TASK BRIEF:
From the data below, copy out every line in which the word "target" occurs.
(DATASET RECORDS begins)
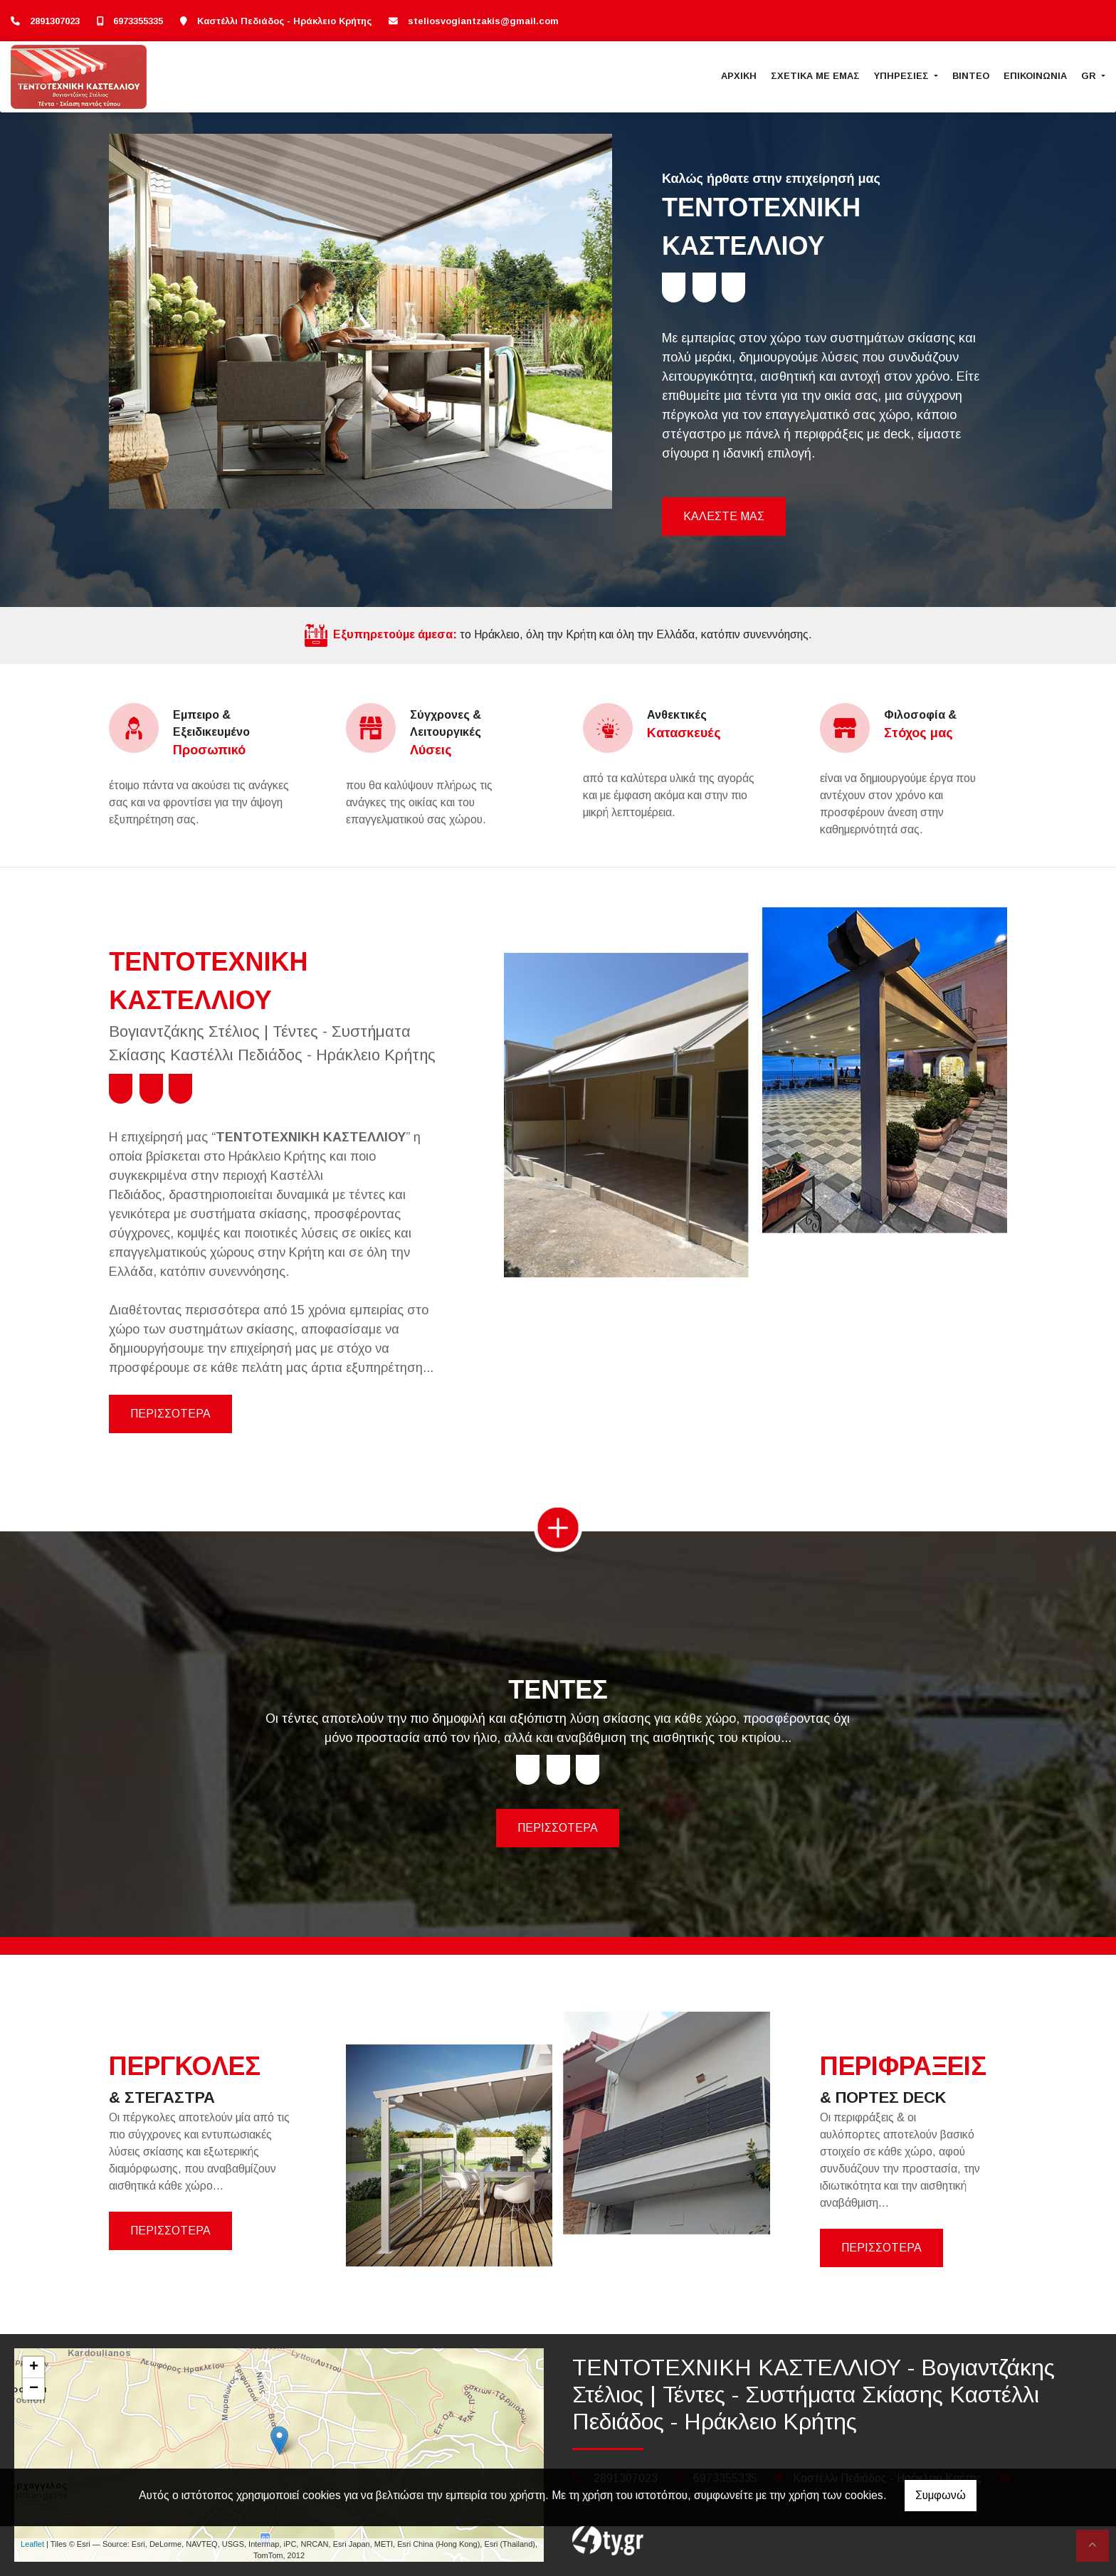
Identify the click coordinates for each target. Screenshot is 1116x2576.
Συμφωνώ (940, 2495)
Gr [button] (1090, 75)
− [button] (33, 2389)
(DATASET RECORDS ends)
(DATASET RECORDS begins)
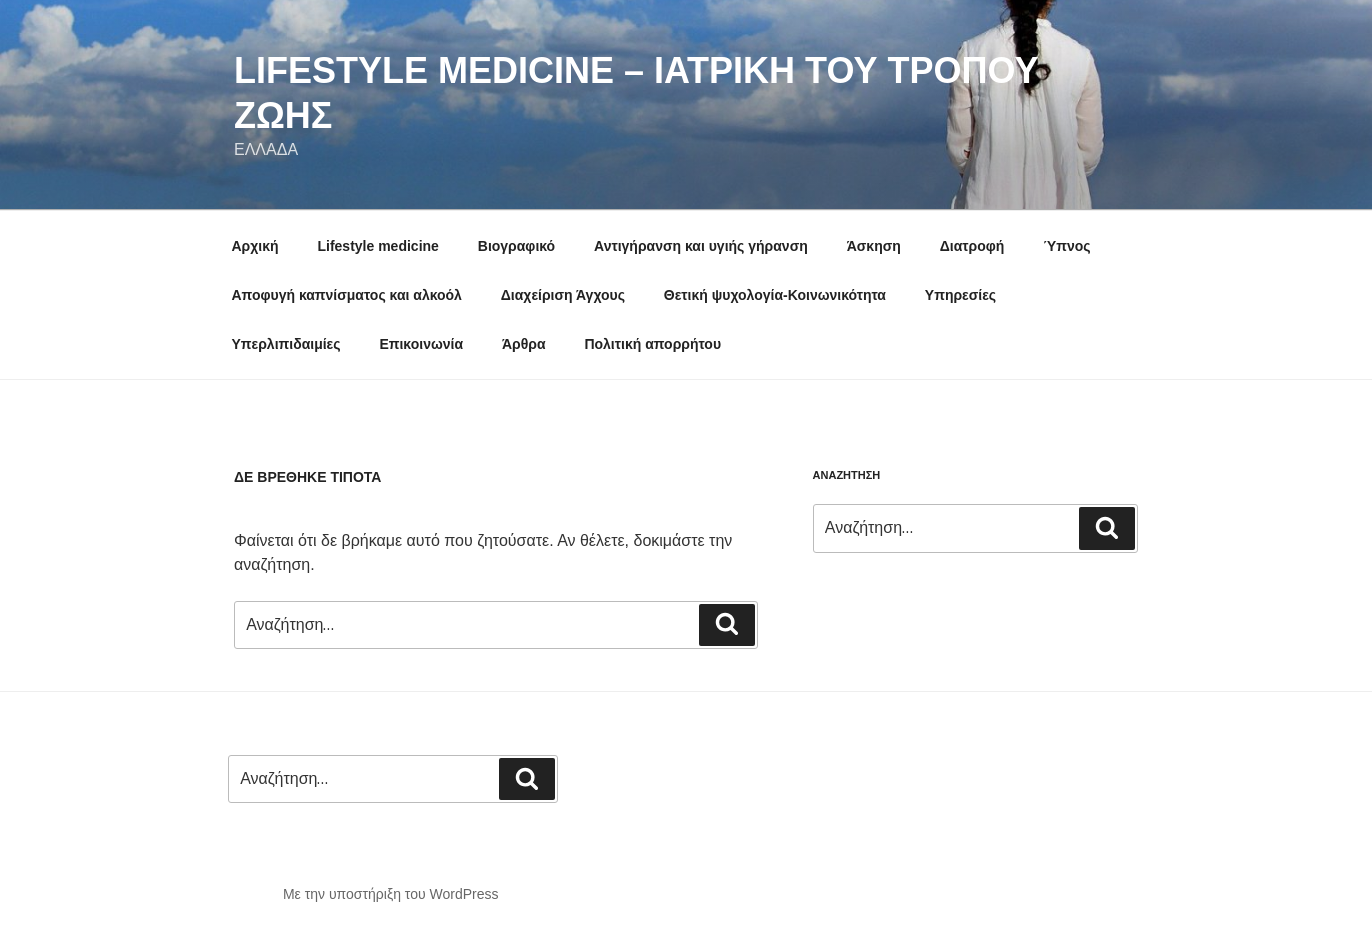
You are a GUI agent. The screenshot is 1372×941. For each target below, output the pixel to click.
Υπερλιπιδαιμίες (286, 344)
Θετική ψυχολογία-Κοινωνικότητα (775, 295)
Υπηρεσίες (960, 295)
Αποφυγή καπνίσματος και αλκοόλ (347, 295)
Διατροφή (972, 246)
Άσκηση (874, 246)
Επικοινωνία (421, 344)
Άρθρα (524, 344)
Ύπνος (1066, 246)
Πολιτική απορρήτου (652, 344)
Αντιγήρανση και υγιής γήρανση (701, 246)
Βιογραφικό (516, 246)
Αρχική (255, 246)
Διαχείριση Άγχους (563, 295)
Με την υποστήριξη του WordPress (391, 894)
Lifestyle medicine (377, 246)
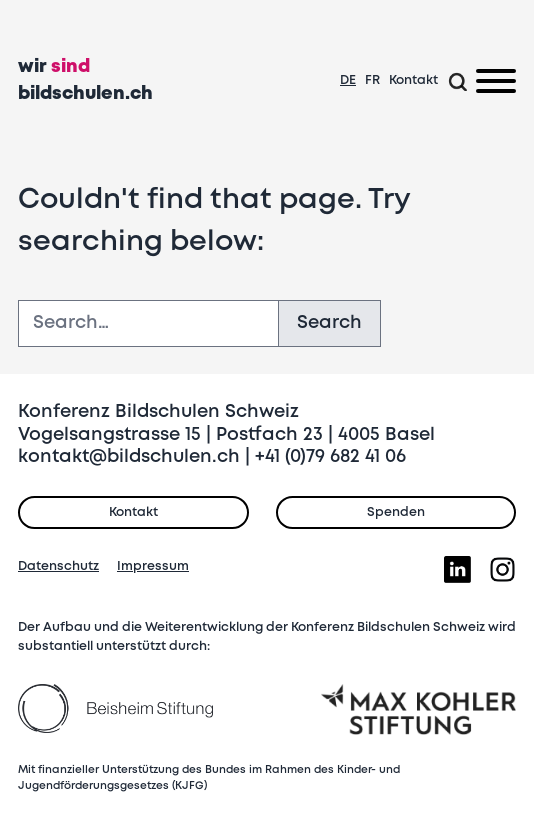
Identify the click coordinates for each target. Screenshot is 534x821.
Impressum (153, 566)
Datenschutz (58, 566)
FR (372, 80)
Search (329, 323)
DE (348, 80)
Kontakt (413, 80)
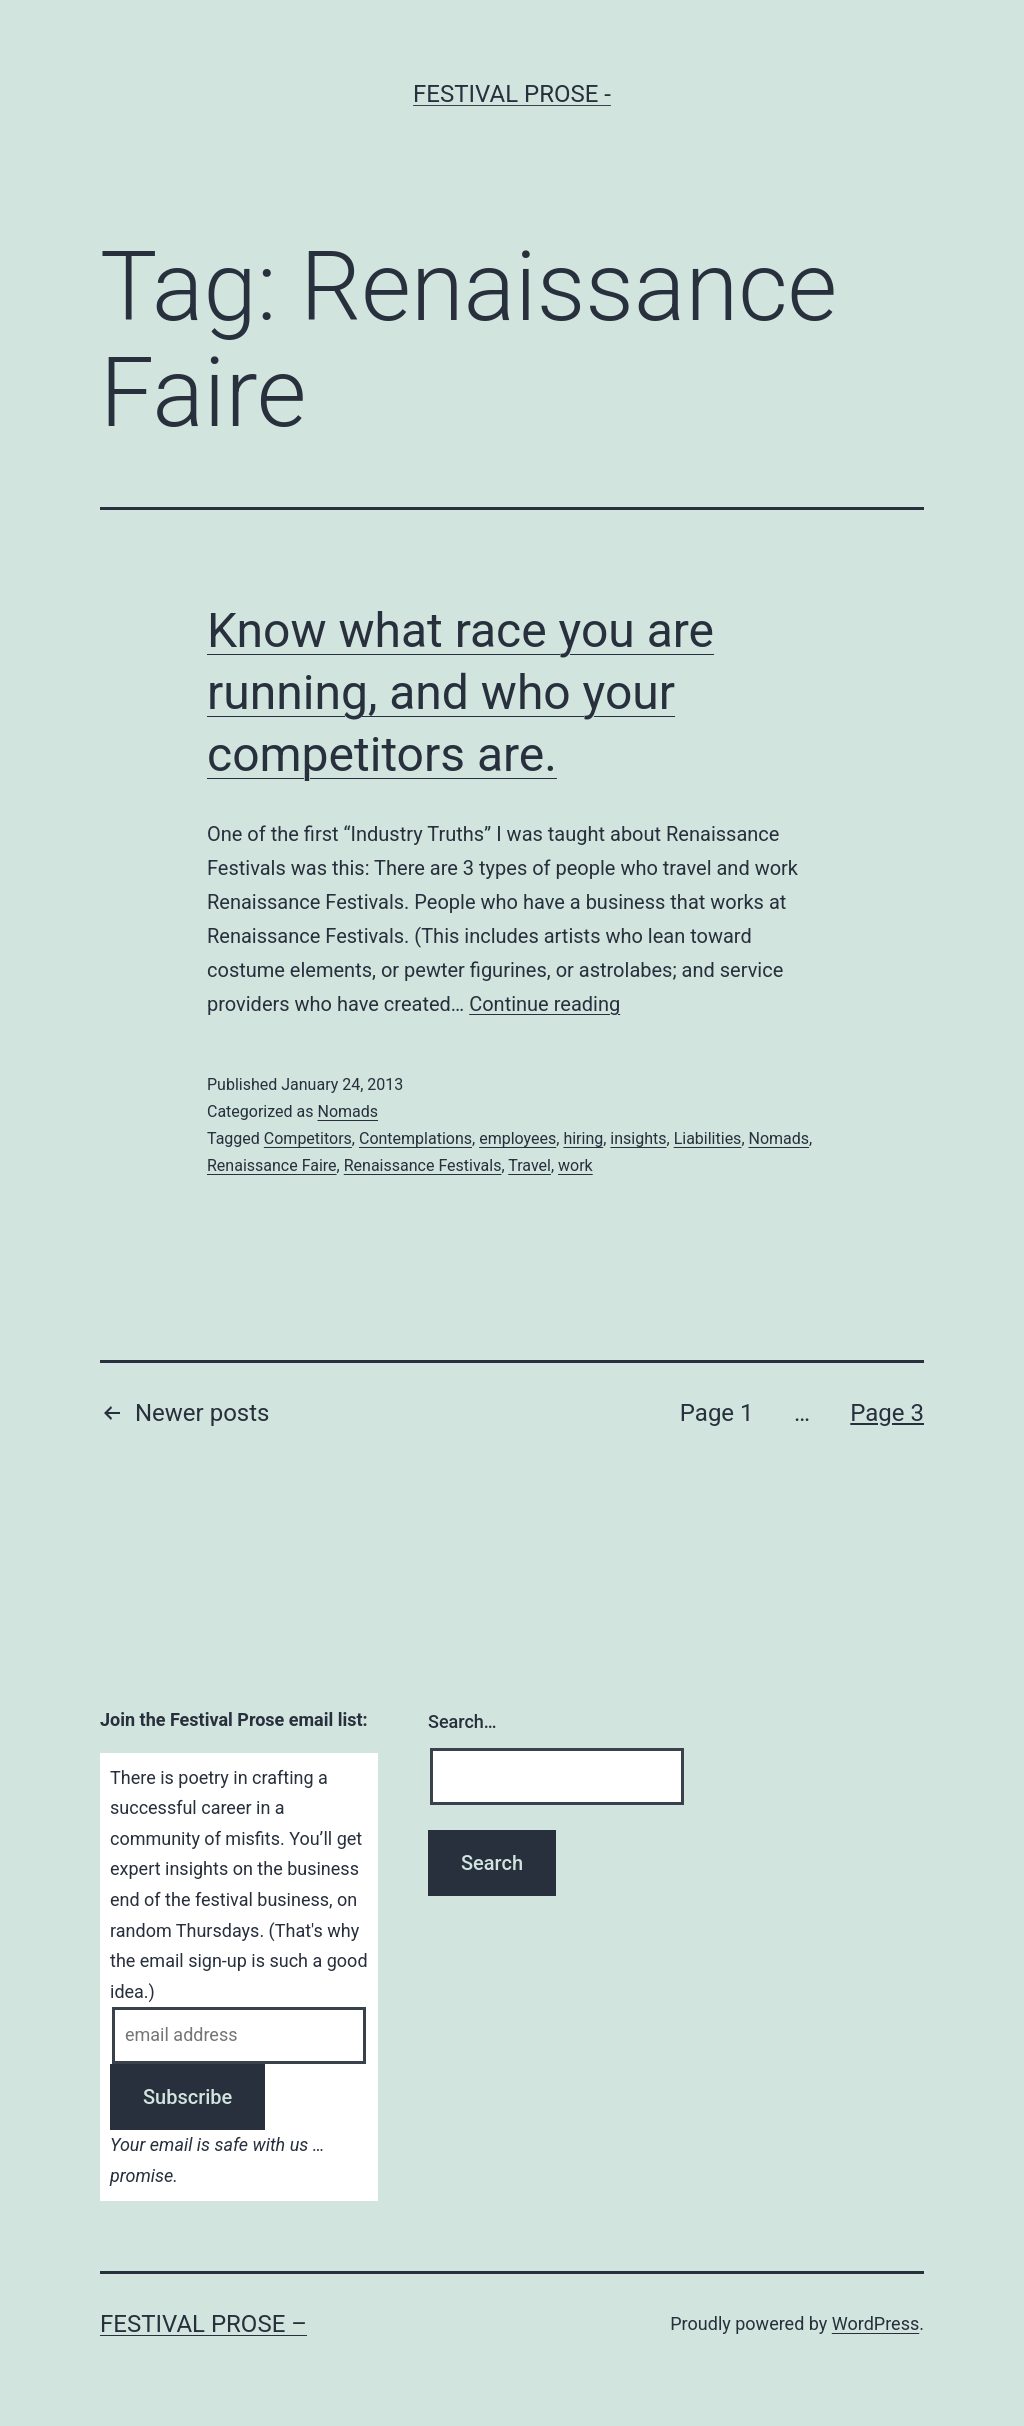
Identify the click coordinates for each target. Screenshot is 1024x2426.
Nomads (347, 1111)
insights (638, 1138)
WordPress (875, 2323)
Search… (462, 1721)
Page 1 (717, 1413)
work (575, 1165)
(DATASET RECORDS ends)
(DATASET RECORDS begins)
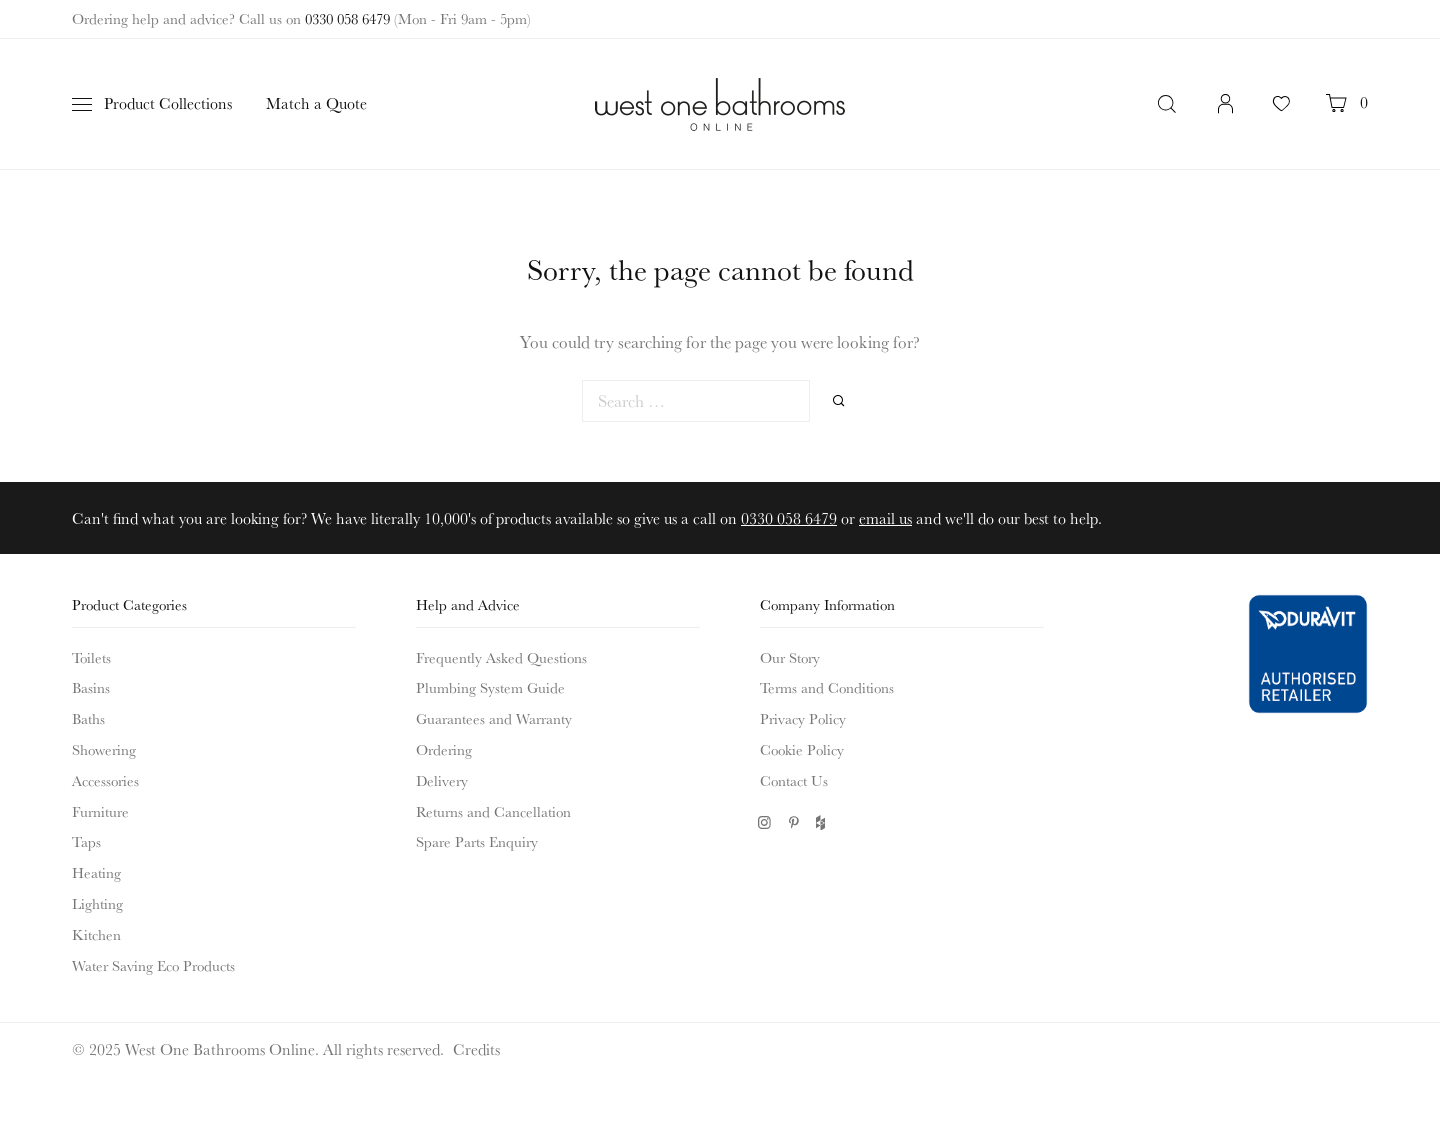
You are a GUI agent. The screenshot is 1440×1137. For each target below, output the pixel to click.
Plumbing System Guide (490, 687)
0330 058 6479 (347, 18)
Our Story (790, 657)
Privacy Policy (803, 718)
(DATASET RECORDS ends)
RESPONSE BELOW:
Identify the click coordinates for each target. Screenshot is 1116x2576.
You are a GUI agent. The screenshot is 1372×941. For each target below, output the pixel to click.
Identify the click coordinates for each target. Screenshot is 534x821.
Identify the click coordinates for each target. Screenshot is 1024x2426.
You are a GUI agent. The screenshot is 1440×1137. For each target below, output the pixel to click.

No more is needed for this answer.